The PassMark results put hard numbers on what the spec sheets already implied. In multi-threaded performance, the Threadripper Pro 9975WX scores an enormous 110,143 — nearly 77% higher than the Core Ultra 9 285HX's 62,297. In practical terms, this gap represents the difference between a chip that can saturate dozens of parallel threads simultaneously and one that is fundamentally power-constrained. For workloads like video encoding, scientific computation, or large-scale rendering where every available thread is put to work, the 9975WX operates in a different league entirely.
The single-core picture flips the narrative. The 285HX edges ahead with a single-core score of 4,784 versus the 9975WX's 4,409 — a roughly 8% advantage.
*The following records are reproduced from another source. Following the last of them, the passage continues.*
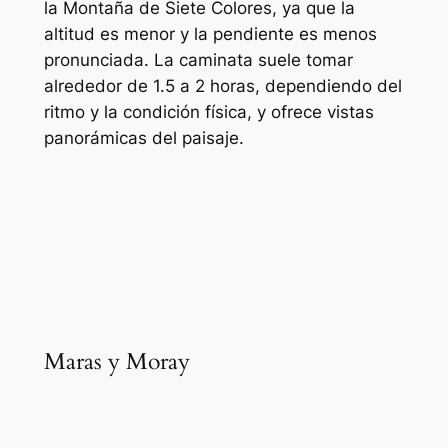
la Montaña de Siete Colores, ya que la
altitud es menor y la pendiente es menos
pronunciada. La caminata suele tomar
alrededor de 1.5 a 2 horas, dependiendo del
ritmo y la condición física, y ofrece vistas
panorámicas del paisaje.
Maras y Moray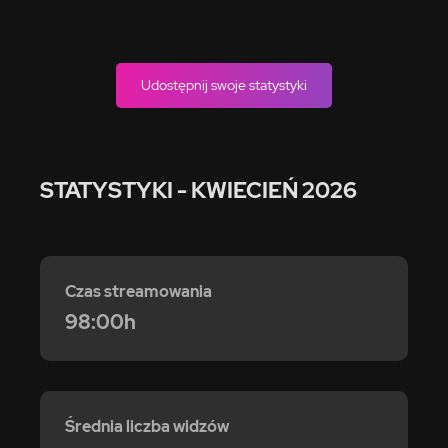
Udostępnij swoje statystyki
STATYSTYKI
- KWIECIEŃ 2026
Czas streamowania
98:00h
Średnia liczba widzów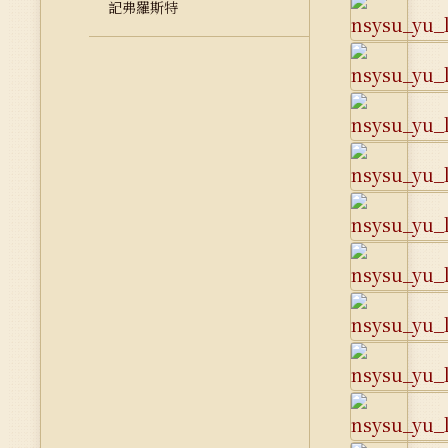
記弗羅斯特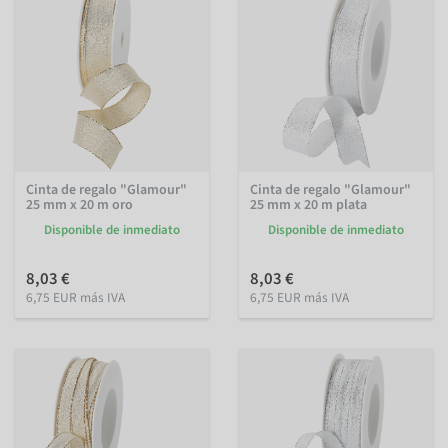
Cinta de regalo "Glamour"
Cinta de regalo "Glamour"
25 mm x 20 m oro
25 mm x 20 m plata
Disponible de inmediato
Disponible de inmediato
8,03 €
8,03 €
6,75 EUR más IVA
6,75 EUR más IVA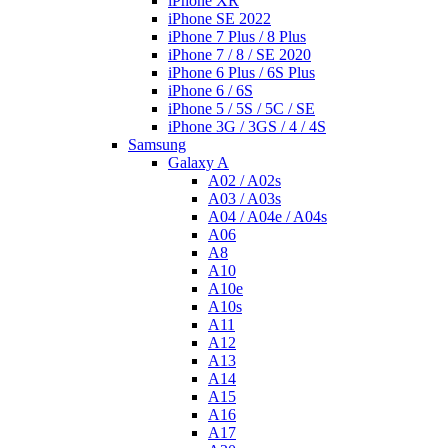
iPhone XR
iPhone SE 2022
iPhone 7 Plus / 8 Plus
iPhone 7 / 8 / SE 2020
iPhone 6 Plus / 6S Plus
iPhone 6 / 6S
iPhone 5 / 5S / 5C / SE
iPhone 3G / 3GS / 4 / 4S
Samsung
Galaxy A
A02 / A02s
A03 / A03s
A04 / A04e / A04s
A06
A8
A10
A10e
A10s
A11
A12
A13
A14
A15
A16
A17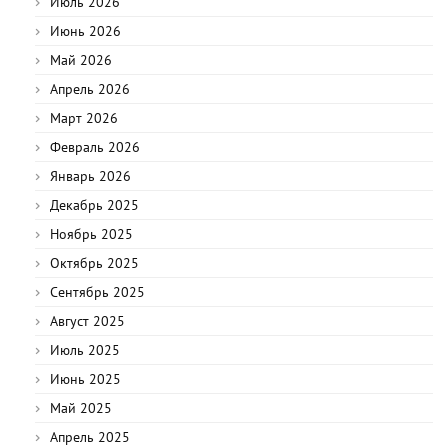
Июль 2026
Июнь 2026
Май 2026
Апрель 2026
Март 2026
Февраль 2026
Январь 2026
Декабрь 2025
Ноябрь 2025
Октябрь 2025
Сентябрь 2025
Август 2025
Июль 2025
Июнь 2025
Май 2025
Апрель 2025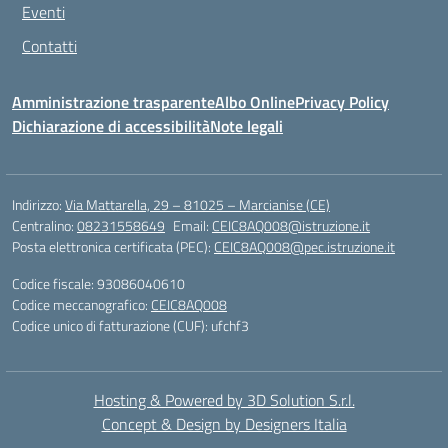
Eventi
Contatti
Amministrazione trasparente
Albo Online
Privacy Policy
Dichiarazione di accessibilità
Note legali
Indirizzo:
Via Mattarella, 29 – 81025 – Marcianise (CE)
Centralino:
08231558649
Email:
CEIC8AQ008@istruzione.it
Posta elettronica certificata (PEC):
CEIC8AQ008@pec.istruzione.it
Codice fiscale: 93086040610
Codice meccanografico:
CEIC8AQ008
Codice unico di fatturazione (CUF): ufchf3
Hosting & Powered by 3D Solution S.r.l.
Concept & Design by Designers Italia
Single-core performance is what drives everyday responsiveness: application launch times, UI fluidity, gaming frame rates, and any task that cannot be parallelized. This narrow but real lead means the 285HX can feel marginally snappier in day-to-day interactive use, which is a meaningful quality-of-life factor in a laptop where that kind of responsiveness is expected.
Overall, the benchmarks confirm a clear split: the 9975WX dominates on multi-threaded throughput by a wide margin, while the 285HX holds a modest single-core edge. The right choice depends entirely on the workload — sustained parallel computation favors the 9975WX without contest, while tasks leaning on single-thread speed give the 285HX a slight but tangible advantage.